The objective of this study was to investigate the effect of iontophoresis on the intradermal and transdermal delivery of acyclovir using hairless rat skin on a vertical Franz diffusion cell. In this study, cathodal iontophoretic delivery of acyclovir from a pH 11 formulation was explored. The effects of time of iontophoresis (10 min, 1 h, and 4 h) and current density (0.2, 0.3, and 0.5 mA/cm(2)) on skin permeation were examined. In vitro dermal microdialysis was performed to identify the drug depot formed in the dermis during iontophoresis. Acyclovir delivery into the receptor compartment was not influenced by current density or duration of current application. However, greater drug levels were delivered into the skin as a function of time of current application to form a drug depot. These results were further confirmed by in vitro dermal microdialysis in which higher drug levels were observed in dialysate in the 4 h iontophoresis group due to higher drug levels delivered into the skin layers as compared to 1 h iontophoresis group. Short duration iontophoresis enhanced acyclovir delivery into the skin layers rapidly and thus may be beneficial to improve treatment for cold sores (herpes labialis infection). Microdialysis could be used as a tool to simultaneously monitor drug levels in the tissue's interstitial fluid in real time in an in vitro setting.

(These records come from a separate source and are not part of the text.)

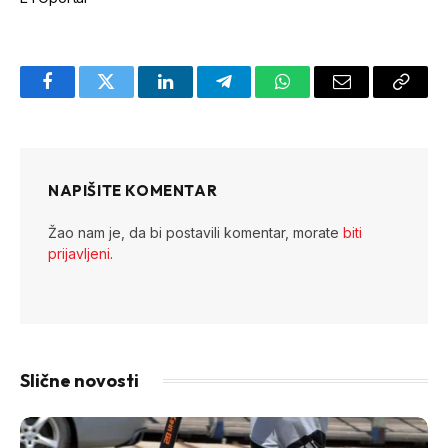
Facebook
Twitter
LinkedIn
Telegram
WhatsApp
Email
Copy
Link
NAPIŠITE KOMENTAR
Žao nam je, da bi postavili komentar, morate
biti
prijavljeni
.
Slične novosti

The objective of this study was to investigate the effect of current on the delivery of acyclovir into and across the skin using hairless rat skin mounted on glass diffusion cells. Acyclovir was delivered under negative polarity from a formulation with a very basic pH. The effect of current intensity and duration of application on delivery of acyclovir was investigated. The amount in the skin was also determined by inserting a probe into the skin with a semipermeable membrane that allows sampling of the drug that has entered the skin. When the current intensity or duration was increased, greater drug levels were seen in the skin but not across the skin. It was found that even short duration of current application can deliver acyclovir into the skin and this has potential use for treatment of cold sores.
本研究的目的是使用垂直式Franz扩散池,以无毛大鼠皮肤为模型,研究离子导入对阿昔洛韦皮内和经皮递送的影响。在本研究中,探索了从pH值为11的制剂中进行阿昔洛韦的阴极离子导入递送。研究了离子导入时间(10分钟、1小时和4小时)和电流密度(0.2、0.3和0.5 mA/cm²)对皮肤渗透的影响。进行了体外真皮微透析,以确定离子导入过程中在真皮中形成的药物储库。阿昔洛韦向受体室的递送不受电流密度或电流施加持续时间的影响。然而,随着电流施加时间的延长,更多的药物进入皮肤形成药物储库。体外真皮微透析进一步证实了这些结果,与1小时离子导入组相比,4小时离子导入组的透析液中观察到更高的药物水平,这是因为有更多的药物进入皮肤层。短时间离子导入可迅速增强阿昔洛韦向皮肤层的递送,因此可能有利于改善唇疱疹(唇疱疹感染)的治疗。微透析可作为一种工具,在体外实时同时监测组织间质液中的药物水平。
本研究的目的是使用安装在玻璃扩散池上的无毛大鼠皮肤,研究电流对阿昔洛韦进入皮肤和透过皮肤递送的影响。阿昔洛韦从具有高碱性pH值的制剂中在负极性下递送。研究了电流强度和施加持续时间对阿昔洛韦递送的影响。还通过将带有半透膜的探头插入皮肤来测定皮肤中的药物量,该半透膜允许对进入皮肤的药物进行采样。当电流强度或持续时间增加时,皮肤中的药物水平升高,但透过皮肤的药物水平未升高。发现即使是短时间的电流施加也能将阿昔洛韦递送至皮肤,这在唇疱疹治疗中具有潜在用途。